Return, exactly and in full, the lines of the records below starting at the one with "Wrap output in" and ending at the one with "Answer in <instances>...</instances>. Segment regions", and no other lines.

*** Opening of Information shown ***

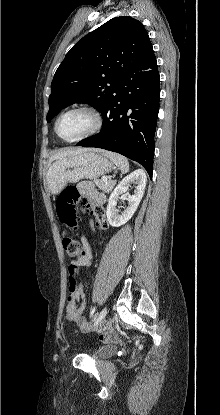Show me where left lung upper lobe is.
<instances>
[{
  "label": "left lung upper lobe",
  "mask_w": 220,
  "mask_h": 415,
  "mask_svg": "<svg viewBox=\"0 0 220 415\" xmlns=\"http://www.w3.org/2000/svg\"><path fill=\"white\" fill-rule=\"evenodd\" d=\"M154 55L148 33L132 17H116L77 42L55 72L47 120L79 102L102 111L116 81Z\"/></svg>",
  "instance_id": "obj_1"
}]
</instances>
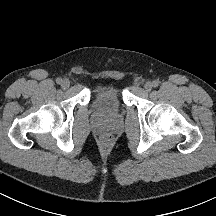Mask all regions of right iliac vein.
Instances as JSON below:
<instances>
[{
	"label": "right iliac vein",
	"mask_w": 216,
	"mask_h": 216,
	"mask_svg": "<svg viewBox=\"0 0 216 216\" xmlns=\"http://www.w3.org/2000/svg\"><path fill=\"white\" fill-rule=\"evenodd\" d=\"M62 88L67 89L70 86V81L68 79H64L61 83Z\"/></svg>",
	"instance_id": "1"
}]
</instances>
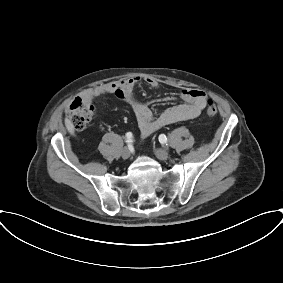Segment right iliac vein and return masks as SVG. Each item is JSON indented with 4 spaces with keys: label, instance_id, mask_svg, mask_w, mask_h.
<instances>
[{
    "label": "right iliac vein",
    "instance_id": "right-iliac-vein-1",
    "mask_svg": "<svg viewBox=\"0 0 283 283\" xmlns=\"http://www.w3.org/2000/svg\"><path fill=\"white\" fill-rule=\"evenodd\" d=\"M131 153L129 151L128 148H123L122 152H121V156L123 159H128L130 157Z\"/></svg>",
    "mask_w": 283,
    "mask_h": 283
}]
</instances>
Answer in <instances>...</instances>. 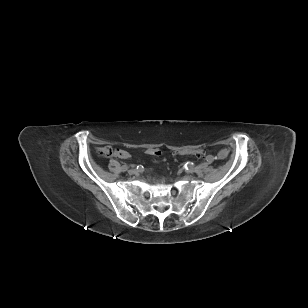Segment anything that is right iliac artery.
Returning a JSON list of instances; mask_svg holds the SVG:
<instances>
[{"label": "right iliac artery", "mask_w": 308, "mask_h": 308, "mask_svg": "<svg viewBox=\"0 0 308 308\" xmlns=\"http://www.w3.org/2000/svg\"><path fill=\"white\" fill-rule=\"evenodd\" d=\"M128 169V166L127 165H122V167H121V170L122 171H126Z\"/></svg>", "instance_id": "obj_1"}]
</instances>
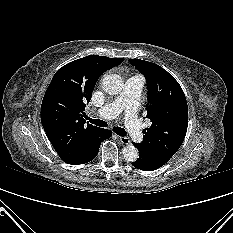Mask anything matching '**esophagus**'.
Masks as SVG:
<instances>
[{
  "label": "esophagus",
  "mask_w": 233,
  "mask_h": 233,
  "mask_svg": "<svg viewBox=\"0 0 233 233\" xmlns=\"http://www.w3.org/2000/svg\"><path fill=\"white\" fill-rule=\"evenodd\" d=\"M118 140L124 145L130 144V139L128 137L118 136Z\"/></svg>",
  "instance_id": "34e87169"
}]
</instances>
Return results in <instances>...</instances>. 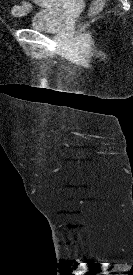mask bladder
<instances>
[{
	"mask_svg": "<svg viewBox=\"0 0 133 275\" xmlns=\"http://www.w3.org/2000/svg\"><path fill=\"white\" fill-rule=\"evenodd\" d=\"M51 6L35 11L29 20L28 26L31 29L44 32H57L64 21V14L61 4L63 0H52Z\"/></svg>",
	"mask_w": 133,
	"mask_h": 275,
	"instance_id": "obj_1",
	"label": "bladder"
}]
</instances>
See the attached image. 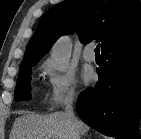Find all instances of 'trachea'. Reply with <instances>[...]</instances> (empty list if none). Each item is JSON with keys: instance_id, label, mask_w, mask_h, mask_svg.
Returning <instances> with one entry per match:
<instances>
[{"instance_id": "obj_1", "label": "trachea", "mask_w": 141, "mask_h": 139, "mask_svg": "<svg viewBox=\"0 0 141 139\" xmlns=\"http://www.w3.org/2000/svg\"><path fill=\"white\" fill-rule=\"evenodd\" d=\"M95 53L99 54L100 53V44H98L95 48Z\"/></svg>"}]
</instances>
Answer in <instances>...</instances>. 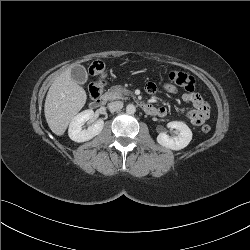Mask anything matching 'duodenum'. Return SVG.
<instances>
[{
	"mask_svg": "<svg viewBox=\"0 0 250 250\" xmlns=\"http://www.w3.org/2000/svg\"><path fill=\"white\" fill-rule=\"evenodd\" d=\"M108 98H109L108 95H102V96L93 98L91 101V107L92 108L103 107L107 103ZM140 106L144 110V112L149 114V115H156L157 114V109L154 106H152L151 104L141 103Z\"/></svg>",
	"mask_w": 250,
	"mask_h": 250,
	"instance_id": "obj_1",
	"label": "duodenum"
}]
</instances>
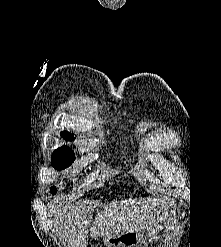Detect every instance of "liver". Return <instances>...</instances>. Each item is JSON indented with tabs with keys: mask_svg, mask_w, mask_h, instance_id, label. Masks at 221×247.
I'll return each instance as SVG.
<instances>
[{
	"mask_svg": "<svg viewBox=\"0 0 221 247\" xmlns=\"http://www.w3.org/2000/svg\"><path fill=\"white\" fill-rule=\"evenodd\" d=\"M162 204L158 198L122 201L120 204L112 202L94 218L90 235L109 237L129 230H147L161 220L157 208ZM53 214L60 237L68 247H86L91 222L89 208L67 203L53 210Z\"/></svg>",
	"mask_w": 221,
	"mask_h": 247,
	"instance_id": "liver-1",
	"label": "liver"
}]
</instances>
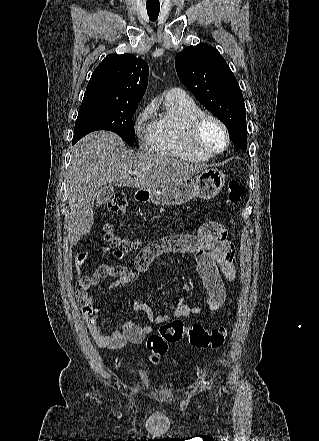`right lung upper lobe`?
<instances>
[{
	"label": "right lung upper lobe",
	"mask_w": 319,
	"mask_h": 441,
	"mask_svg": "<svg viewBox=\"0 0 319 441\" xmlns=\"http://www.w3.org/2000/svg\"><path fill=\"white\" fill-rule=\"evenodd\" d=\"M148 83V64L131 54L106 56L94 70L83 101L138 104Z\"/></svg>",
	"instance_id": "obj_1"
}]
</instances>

*** Close of Information shown ***
*** Opening of Information shown ***

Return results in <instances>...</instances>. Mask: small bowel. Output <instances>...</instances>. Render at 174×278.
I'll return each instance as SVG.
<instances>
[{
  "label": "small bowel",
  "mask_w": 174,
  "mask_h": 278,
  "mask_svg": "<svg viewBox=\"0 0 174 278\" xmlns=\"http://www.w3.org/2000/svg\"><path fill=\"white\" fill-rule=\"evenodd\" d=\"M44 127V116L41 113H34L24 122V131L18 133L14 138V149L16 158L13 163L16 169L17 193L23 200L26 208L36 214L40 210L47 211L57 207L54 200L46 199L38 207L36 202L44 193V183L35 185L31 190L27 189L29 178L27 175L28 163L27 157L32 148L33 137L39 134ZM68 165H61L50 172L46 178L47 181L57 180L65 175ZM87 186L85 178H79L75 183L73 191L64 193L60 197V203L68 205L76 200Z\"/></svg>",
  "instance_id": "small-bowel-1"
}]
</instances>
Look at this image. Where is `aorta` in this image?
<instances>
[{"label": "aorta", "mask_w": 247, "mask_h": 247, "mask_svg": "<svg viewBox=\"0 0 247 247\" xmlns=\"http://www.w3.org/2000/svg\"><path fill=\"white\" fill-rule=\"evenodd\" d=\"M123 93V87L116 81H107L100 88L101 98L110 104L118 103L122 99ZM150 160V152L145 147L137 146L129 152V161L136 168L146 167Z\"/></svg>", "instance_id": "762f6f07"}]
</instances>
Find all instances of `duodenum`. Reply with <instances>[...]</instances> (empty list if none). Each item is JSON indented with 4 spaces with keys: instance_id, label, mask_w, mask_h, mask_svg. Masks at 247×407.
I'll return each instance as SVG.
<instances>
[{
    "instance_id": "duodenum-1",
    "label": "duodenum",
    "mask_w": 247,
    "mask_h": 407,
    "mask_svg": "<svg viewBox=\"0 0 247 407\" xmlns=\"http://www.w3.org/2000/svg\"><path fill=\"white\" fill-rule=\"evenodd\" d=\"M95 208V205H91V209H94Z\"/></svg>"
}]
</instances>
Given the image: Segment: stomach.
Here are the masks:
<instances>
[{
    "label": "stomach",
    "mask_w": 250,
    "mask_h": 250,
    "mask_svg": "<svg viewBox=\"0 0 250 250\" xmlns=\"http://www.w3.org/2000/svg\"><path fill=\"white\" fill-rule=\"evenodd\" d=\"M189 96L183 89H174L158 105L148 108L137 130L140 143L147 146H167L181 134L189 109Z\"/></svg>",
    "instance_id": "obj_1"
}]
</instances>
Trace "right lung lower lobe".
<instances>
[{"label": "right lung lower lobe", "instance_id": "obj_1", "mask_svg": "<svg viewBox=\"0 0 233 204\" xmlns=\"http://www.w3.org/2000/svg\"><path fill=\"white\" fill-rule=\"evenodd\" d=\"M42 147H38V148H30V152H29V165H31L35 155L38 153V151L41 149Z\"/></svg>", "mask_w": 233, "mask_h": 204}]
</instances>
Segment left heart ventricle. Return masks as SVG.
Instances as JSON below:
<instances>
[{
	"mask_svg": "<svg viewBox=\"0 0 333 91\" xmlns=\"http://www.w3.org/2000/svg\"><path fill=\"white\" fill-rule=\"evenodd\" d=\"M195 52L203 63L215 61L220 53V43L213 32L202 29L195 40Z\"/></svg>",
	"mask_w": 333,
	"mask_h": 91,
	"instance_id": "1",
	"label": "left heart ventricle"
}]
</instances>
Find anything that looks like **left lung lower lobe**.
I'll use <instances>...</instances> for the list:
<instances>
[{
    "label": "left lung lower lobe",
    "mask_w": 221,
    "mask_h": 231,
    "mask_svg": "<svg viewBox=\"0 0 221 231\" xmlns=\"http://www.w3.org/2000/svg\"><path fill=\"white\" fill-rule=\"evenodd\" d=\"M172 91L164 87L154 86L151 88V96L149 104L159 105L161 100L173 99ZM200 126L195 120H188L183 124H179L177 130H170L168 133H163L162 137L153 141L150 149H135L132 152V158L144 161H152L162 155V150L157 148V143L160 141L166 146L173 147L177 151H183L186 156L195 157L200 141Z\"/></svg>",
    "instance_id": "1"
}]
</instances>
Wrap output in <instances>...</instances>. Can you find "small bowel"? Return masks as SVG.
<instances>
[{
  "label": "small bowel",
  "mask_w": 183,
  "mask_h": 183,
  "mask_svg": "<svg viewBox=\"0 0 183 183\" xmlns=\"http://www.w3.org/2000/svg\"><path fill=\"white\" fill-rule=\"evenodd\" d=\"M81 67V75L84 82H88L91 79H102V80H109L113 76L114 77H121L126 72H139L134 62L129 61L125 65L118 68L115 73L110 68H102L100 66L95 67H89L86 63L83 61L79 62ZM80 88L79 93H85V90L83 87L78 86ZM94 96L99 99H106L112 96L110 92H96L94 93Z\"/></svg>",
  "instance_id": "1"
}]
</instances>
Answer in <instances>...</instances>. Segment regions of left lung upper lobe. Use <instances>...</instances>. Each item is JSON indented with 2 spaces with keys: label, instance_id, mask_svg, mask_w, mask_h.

*** Close of Information shown ***

Result:
Wrap output in <instances>...</instances>. Can you find "small bowel"? Return masks as SVG.
<instances>
[{
  "label": "small bowel",
  "mask_w": 183,
  "mask_h": 183,
  "mask_svg": "<svg viewBox=\"0 0 183 183\" xmlns=\"http://www.w3.org/2000/svg\"><path fill=\"white\" fill-rule=\"evenodd\" d=\"M81 67V75L84 82H88L91 79H102V80H109L113 76L114 77H121L126 72H139L134 62L129 61L125 65L118 68L115 73L110 68H102L100 66L95 67H89L86 63L83 61L79 62ZM80 88L79 93H85V90L83 87L78 86ZM94 96L99 99H106L112 96L110 92H96L94 93Z\"/></svg>",
  "instance_id": "1"
}]
</instances>
Answer in <instances>...</instances>. Segment regions of left lung upper lobe. Use <instances>...</instances>. Each item is JSON indented with 2 spaces with keys: label, instance_id, mask_svg, mask_w, mask_h.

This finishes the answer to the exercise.